Uma
abordagem teórica: “Apologia de Sócrates” de Platão.
Por:
DONALDO DE ASSIS BORGES
A
análise do texto passa pela superação de algumas questões que não
ficam evidentes na obra. Seria essa obra a descrição fiel das
palavras de Sócrates perante o Tribunal de Atenas? Seria essa uma
forma de Platão dizer o que pensava sobre as injustiças sofridas
por Sócrates, julgado não pela sua filosofia mas por questões
evidentemente políticas? Seria a obra uma forma de demonstrar as
pressões da política sobre a filosofia que para ele era uma forma
superior de saber e que deveria dirigir os rumos da
política?
Evidentemente, não temos as respostas
para essas perguntas. Quanto à posição pessoal do autor, porém
depreende-se a sua concordância com as argumentações expressas nas
palavras de Sócrates.
Neste sentido, a análise
sobrecairá sobre as argumentações, as ideias, os conceitos, os
problemas levantados, contra-argumentos, refutações etc, procurando
compreendê-los a partir das regras de abordagem teórica aprendidas
na disciplina.
A obra compõe-se de um preâmbulo e
três partes. Na primeira, está “a defesa” de Sócrates onde
consta o diálogo com Meleto, na segunda, “a pena” e “do
esperado da pena”, e na terceira parte, “após a condenação”

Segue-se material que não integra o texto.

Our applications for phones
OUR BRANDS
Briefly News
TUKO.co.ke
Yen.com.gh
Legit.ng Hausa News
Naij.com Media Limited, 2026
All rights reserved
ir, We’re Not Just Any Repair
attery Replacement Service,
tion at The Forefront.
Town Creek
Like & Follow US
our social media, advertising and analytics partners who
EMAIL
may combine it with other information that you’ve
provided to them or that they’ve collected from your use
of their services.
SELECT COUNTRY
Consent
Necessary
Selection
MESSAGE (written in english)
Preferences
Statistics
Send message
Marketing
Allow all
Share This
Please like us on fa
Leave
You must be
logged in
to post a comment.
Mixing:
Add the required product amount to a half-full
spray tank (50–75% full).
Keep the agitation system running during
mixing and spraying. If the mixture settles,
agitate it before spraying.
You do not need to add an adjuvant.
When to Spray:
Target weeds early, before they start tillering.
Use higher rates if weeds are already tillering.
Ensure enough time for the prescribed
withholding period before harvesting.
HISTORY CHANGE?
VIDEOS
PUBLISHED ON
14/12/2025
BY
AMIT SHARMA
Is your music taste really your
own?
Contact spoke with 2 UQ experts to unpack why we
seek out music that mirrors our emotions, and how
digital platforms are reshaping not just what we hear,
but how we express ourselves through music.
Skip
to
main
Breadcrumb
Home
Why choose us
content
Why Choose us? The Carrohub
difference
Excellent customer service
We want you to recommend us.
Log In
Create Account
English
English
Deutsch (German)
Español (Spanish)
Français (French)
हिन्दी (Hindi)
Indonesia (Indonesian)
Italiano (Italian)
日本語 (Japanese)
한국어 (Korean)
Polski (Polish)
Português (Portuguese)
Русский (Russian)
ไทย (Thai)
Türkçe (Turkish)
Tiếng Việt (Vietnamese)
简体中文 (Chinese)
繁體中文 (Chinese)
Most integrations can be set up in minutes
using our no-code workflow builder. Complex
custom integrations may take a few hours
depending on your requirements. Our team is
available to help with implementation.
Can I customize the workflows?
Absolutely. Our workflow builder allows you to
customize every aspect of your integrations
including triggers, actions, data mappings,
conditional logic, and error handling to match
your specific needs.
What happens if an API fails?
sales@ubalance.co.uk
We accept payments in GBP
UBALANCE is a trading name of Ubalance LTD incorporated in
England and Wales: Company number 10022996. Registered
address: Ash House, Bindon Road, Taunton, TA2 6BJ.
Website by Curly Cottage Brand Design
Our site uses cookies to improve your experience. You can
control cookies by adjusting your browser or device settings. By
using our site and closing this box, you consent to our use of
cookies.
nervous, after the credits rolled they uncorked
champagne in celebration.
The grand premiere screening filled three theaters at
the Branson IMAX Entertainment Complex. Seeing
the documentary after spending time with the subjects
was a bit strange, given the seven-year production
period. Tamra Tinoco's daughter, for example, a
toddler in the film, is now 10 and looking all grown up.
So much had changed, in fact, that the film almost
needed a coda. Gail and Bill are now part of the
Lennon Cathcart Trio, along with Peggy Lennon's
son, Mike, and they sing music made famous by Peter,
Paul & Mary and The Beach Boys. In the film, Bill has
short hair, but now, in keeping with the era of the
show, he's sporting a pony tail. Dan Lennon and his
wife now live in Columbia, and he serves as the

e “aos que votaram contra”, onde Sócrates faz uma reflexão
sobre as suas convicções de vida e morte, e a relação com os
deuses.
A obra está estruturada sob a forma de
diálogo. O diálogo filosófico privilegia a função destinatário.

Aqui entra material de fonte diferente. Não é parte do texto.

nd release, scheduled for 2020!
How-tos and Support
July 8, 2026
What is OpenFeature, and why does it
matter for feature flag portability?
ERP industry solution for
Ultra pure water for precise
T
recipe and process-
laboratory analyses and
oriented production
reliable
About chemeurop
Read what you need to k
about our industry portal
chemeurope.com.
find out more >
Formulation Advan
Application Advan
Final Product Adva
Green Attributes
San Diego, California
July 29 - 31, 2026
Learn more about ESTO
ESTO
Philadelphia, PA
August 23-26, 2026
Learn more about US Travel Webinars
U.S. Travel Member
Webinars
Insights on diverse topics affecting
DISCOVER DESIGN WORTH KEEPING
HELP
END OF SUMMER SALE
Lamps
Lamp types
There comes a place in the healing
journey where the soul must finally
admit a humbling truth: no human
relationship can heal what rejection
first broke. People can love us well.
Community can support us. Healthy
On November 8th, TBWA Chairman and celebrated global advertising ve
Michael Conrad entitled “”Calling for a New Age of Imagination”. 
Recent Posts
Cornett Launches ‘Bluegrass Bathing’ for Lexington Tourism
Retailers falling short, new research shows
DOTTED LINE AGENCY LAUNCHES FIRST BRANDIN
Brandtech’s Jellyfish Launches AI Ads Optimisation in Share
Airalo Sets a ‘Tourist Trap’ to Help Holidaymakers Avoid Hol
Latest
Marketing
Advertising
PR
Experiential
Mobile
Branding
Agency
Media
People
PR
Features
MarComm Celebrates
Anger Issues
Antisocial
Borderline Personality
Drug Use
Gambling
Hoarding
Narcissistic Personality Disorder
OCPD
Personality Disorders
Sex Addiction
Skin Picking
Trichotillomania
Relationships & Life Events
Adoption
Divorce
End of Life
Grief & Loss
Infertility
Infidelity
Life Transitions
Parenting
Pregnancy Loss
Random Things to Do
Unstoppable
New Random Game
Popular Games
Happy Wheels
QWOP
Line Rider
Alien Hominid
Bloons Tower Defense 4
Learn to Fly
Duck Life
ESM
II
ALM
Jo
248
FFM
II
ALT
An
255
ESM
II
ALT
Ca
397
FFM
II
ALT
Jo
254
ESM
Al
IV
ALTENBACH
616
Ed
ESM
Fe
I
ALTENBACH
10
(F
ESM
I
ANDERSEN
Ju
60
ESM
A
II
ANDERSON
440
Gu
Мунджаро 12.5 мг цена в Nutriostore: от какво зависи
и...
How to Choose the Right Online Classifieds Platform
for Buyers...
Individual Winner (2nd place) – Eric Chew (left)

Porém, o seu desenrolar não ocorre de forma pacífica, mesmo porque
o contexto não permite a amistosidade. O autor não se apoia no
interlocutor com liberdade. Trata-se de uma acusação a ser
refutada. Eis a acusação, datada de janeiro de 399 a. C.:
“A seguinte acusação escreve e jura Meleto, filho Meleto, do povoado de Piteo, contra Sócrates, filho de Sofronisco, do povoado de Alópece. Sócrates é culpado de não aceitar os deuses que são reconhecidos pelo Estado, de introduzir novos cultos, e, também, é culpado de corromper a juventude. Pena: a morte” (Platão. 1999, p.59).
Nesta
época, a cidade de Atenas não podia mover ações, mas um cidadão
podia, assumindo, porém, total responsabilidade, se a acusação não
fosse considerada pelo júri. Meleto não estava só, a ele haviam se
juntado Ânito e Lícon, com os mesmos direitos à palavra no
tribunal. Entendiam os acusadores que Sócrates era
“réu de haver-se ocupado de assuntos que não eram de sua alçada, investigando o que existe embaixo da terra e no céu, procurando transformar a mentira em verdade e ensinando-as às pessoas” (Platão. 1999. p. 69).
Por
isso, Sócrates logicamente se concentra em uma argumentação
contrária a seus adversários, que em alguns momentos se torna
pessoal. Quando o filósofo responde a seus adversários por
refutação, tentando invalidar as teses opostas à sua, fala-se em
função polêmica. A intertextualidade se escora na função
dialógica e polêmica. Nesse caso a função dialógica é
introspectiva, ou seja, ela vem à tona nos momentos em que Sócrates
retrocede ao passado para reforçar a sua argumentação de defesa na
tentativa de esvaziar a acusação. Neste caso, a função polêmica
não se dá entre filósofos, mas entre Sócrates e seus acusadores,
e sobre isso não há conciliação.
O processo
argumentativo tem como emissor/autor a figura de Sócrates. É ele
quem defende e elabora a argumentação expõe de forma clara ao
receptor/destinatário/leitor. Para isso, é necessário que ele
conheça o receptor. No contexto da defesa os receptores são os
juízes do tribunal de Atenas (auditório particular). Porém, o
texto de Platão, aqui considerado como emissor/autor, o receptor
/destinatário /leitor é o sujeito universal (auditório universal).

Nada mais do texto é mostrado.